Trees with non log-concave independent set sequences
David Galvin
TL;DR
The paper addresses whether the independent set sequence $(i_t(T))_{t=0}^{\alpha(T)}$ of a tree is always log-concave, demonstrating that this property can fail even as $\alpha(T)$ grows without bound. It introduces the two-parameter family $T_{m,t}$, shows that for large $t$ and $m$ with $t \le m \le 2^{t/16}$ the log-concavity breaks at $mt+2$, and derives asymptotic counts $i_{T_{m,t}}(mt+2)$ and $i_{T_{m,t}}(mt+3)$ to certify the inequality. This resolves Kadrawi and Levit's conjecture and clarifies limitations of log-concavity in trees, while further discussing structural reasons and open questions about how far the breakdown can occur.

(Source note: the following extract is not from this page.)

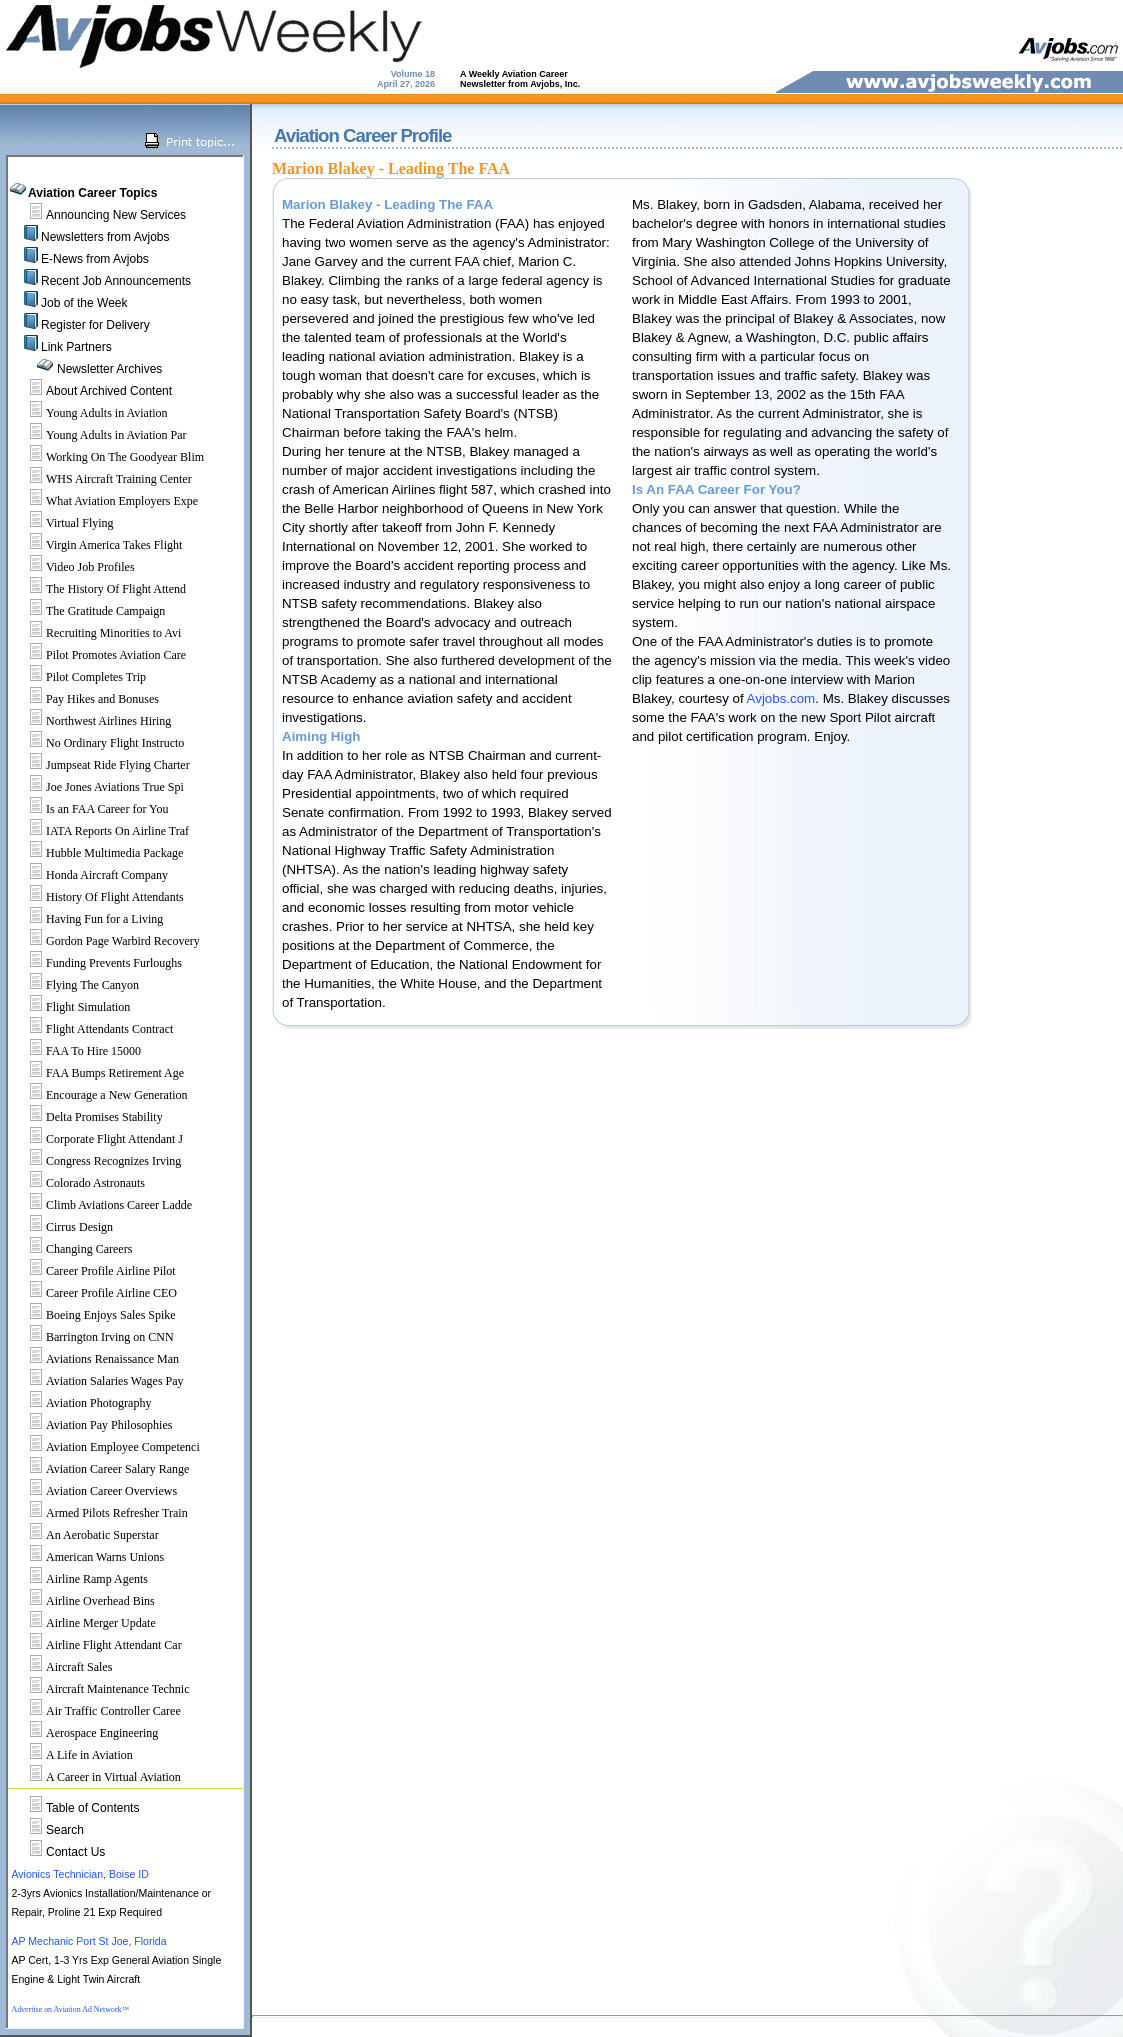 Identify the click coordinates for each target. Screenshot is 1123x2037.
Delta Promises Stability (87, 1117)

Additionally, it verifies that the auxiliary graph family $S_{t,2}$ remains log-concave, contributing a piece to the overall understanding of independent set sequences in tree-like structures.
Abstract
We construct a family of trees with independence numbers going to infinity for which the log-concavity relation for the independent set sequence of a tree $T$ in the family fails at around $α(T)\left(1-1/(16\log α(T))\right)$. Here $α(T)$ is the independence number of $T$. This resolves a conjecture of Kadrawi and Levit.